・第五十二話、同行
・草薙失踪事件26
沖田視点
「そこにいるのは誰だ!?」
唐突に後ろから叫び声が聞こえる。
まずい、明らかに散らかしたファイルや書類の数々。
誤魔化しきれるか…?
僕は振り向いて声の主に言い訳を始める。
「いえ、今書類の整理をしてまして…。
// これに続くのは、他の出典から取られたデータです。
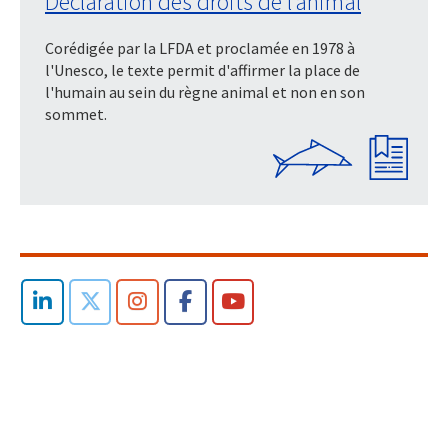
Déclaration des droits de l’animal
Corédigée par la LFDA et proclamée en 1978 à
l'Unesco, le texte permit d'affirmer la place de
l'humain au sein du règne animal et non en son
sommet.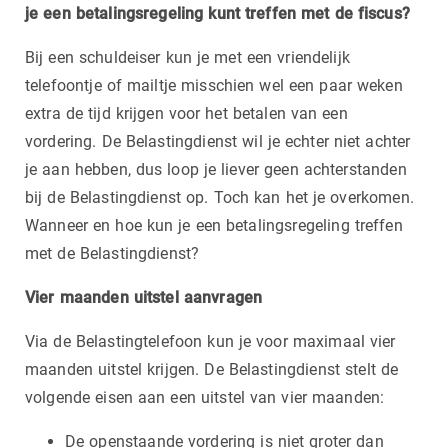
je een betalingsregeling kunt treffen met de fiscus?
Bij een schuldeiser kun je met een vriendelijk
telefoontje of mailtje misschien wel een paar weken
extra de tijd krijgen voor het betalen van een
vordering. De Belastingdienst wil je echter niet achter
je aan hebben, dus loop je liever geen achterstanden
bij de Belastingdienst op. Toch kan het je overkomen.
Wanneer en hoe kun je een betalingsregeling treffen
met de Belastingdienst?
Vier maanden uitstel aanvragen
Via de Belastingtelefoon kun je voor maximaal vier
maanden uitstel krijgen. De Belastingdienst stelt de
volgende eisen aan een uitstel van vier maanden:
De openstaande vordering is niet groter dan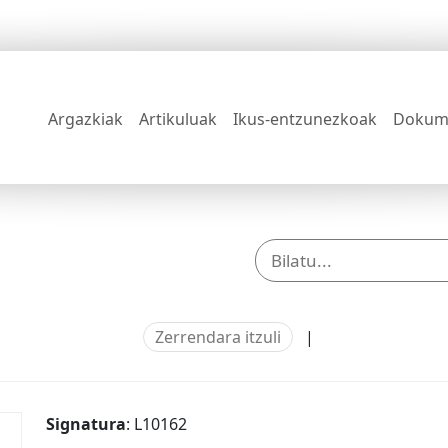
Argazkiak
Artikuluak
Ikus-entzunezkoak
Dokum
Zerrendara itzuli
|
Signatura
: L10162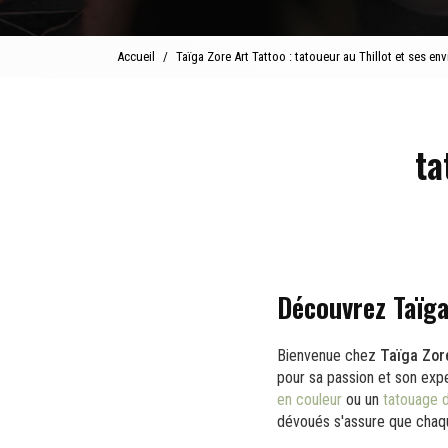
Accueil
Taïga Zore Art Tattoo : tatoueur au Thillot et ses env
ta
Découvrez Taïga
Bienvenue chez
Taïga Zor
pour sa passion et son expe
en couleur
ou un
tatouage 
dévoués s'assure que chaqu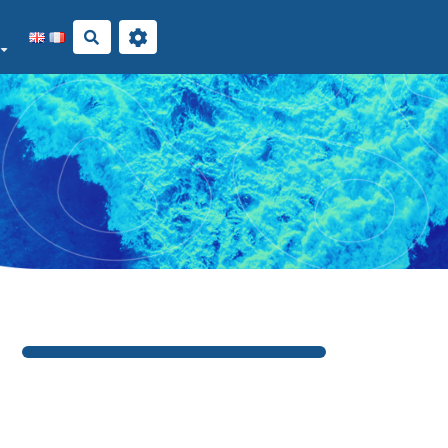
Rechercher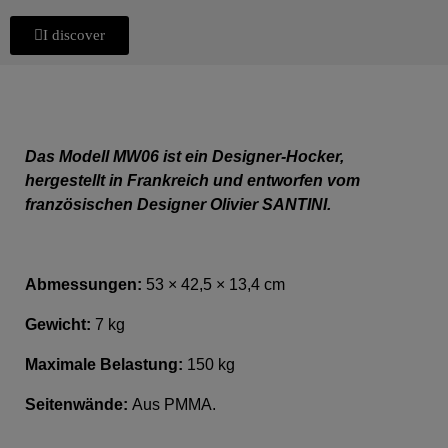
I discover
Das Modell MW06 ist ein Designer-Hocker,
hergestellt in Frankreich und entworfen vom
französischen Designer Olivier SANTINI.
Abmessungen:
53 × 42,5 × 13,4 cm
Gewicht:
7 kg
Maximale Belastung:
150 kg
Seitenwände:
Aus PMMA.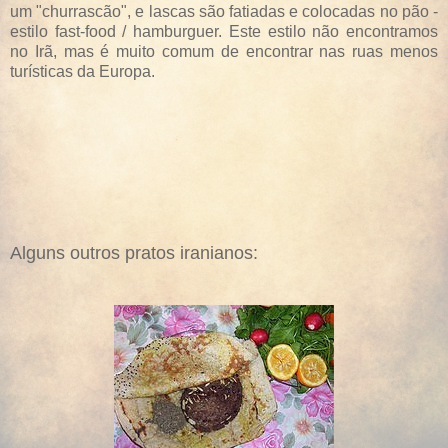
um "churrascão", e lascas são fatiadas e colocadas no pão -
estilo fast-food / hamburguer. Este estilo não encontramos
no Irã, mas é muito comum de encontrar nas ruas menos
turísticas da Europa.
Alguns outros pratos iranianos: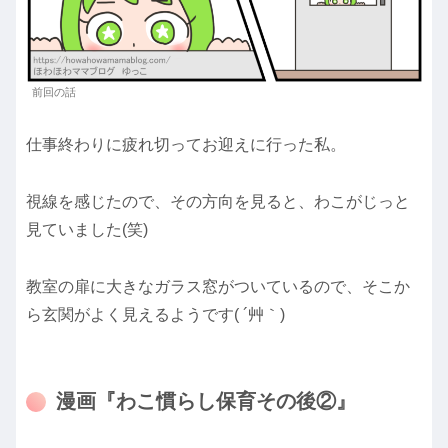
前回の話
仕事終わりに疲れ切ってお迎えに行った私。
視線を感じたので、その方向を見ると、わこがじっと
見ていました(笑)
教室の扉に大きなガラス窓がついているので、そこか
ら玄関がよく見えるようです( ´艸｀)
漫画『わこ慣らし保育その後②』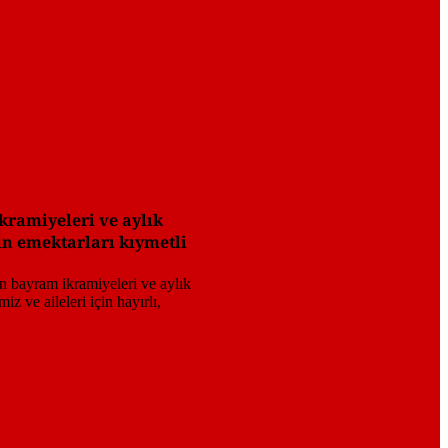
kramiyeleri ve aylık
in emektarları kıymetli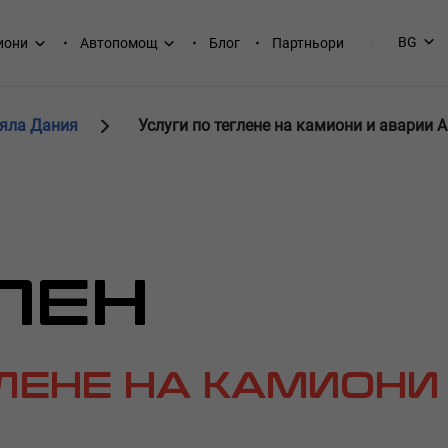
BG
иони
Автопомощ
Блог
Партньори
цяла Дания
Услуги по теглене на камиони и аварии 
ПЕН
ГЛЕНЕ НА КАМИОНИ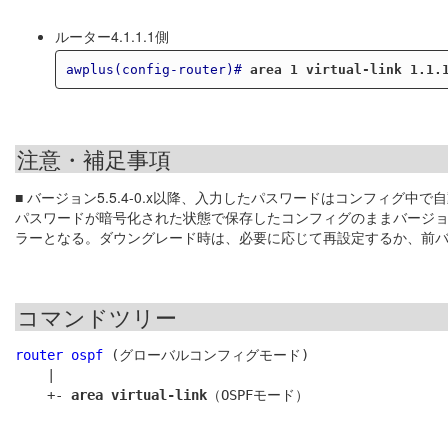
ルーター4.1.1.1側
awplus(config-router)#
area 1 virtual-link 1.1.
注意・補足事項
■ バージョン5.5.4-0.x以降、入力したパスワードはコンフィグ中
パスワードが暗号化された状態で保存したコンフィグのままバージョン5
ラーとなる。ダウングレード時は、必要に応じて再設定するか、前
コマンドツリー
router ospf
 (グローバルコンフィグモード)

    |

    +- 
area virtual-link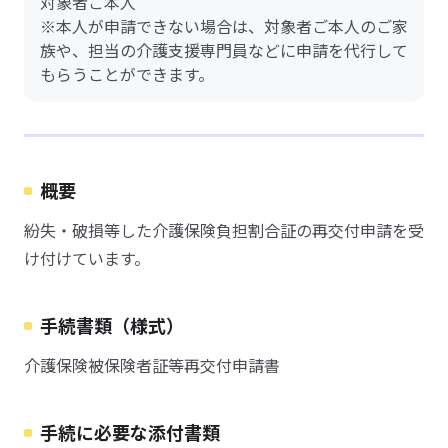
対象者ご本人
※本人が申請できない場合は、対象者ご本人のご家
族や、担当の介護支援専門員などに申請を代行して
もらうことができます。
概要
紛失・破損等した介護保険負担割合証の再交付申請を受
け付けています。
手続書類（様式）
介護保険被保険者証等再交付申請書
手続に必要な添付書類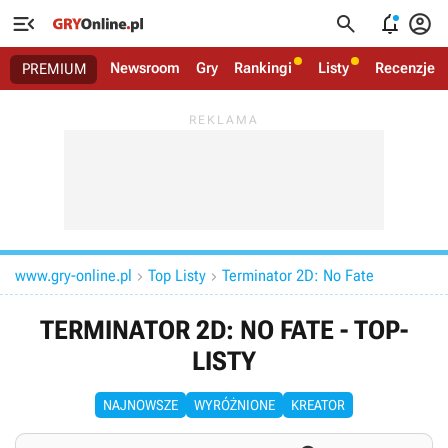




Newsroom
Gry
Rankingi
Listy
Recenzje
PREMIUM
www.gry-online.pl
Top Listy
Terminator 2D: No Fate


TERMINATOR 2D: NO FATE - TOP-
LISTY
NAJNOWSZE
WYRÓŻNIONE
KREATOR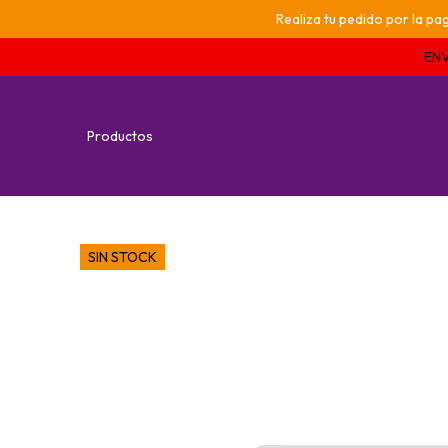
Realiza tu pedido por la 
ENV
Productos
SIN STOCK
」
振り向いて声の主の顔を見てハッとなる。
コイツは白子さんに拳銃のようなもので気絶させた奴ではないか。と
職員に指示を出していたところから推測すると上のレベルの職員と推測できる。
「ふむ、見ない顔だな…?どこの所属だ?」
げ、まずい!?
僕は数秒間黙ってしまう。
「どうした?何を黙っている?」
上の人間と思われる男性職員が僕に問いかける。
一気に叩き込んで縛り上げるか。と覚悟を決めようとした時、
男性職員の胸のポケットから携帯電話が鳴る。
「ちょっと待て、電話だ。」
そういうと男性職員は電話に出て「私だ…。」と言うと
「何!?」やら「馬鹿な!?」という単語が聞こえる。
「わかった、私もすぐに向かう。」
そう言い終わえると男性職員は電話を切り僕に言う。
「おい、貴様!」
明らかに怒り狂った目をしているのがわかる。
「は、はい!」
僕は慌てて返事をする。
「例のサンプルが逃げ出した!貴様も一緒に来い!」
そう男性職員に言われ、「例のサンプル」とやらを
捕まえに同行させられる事となった。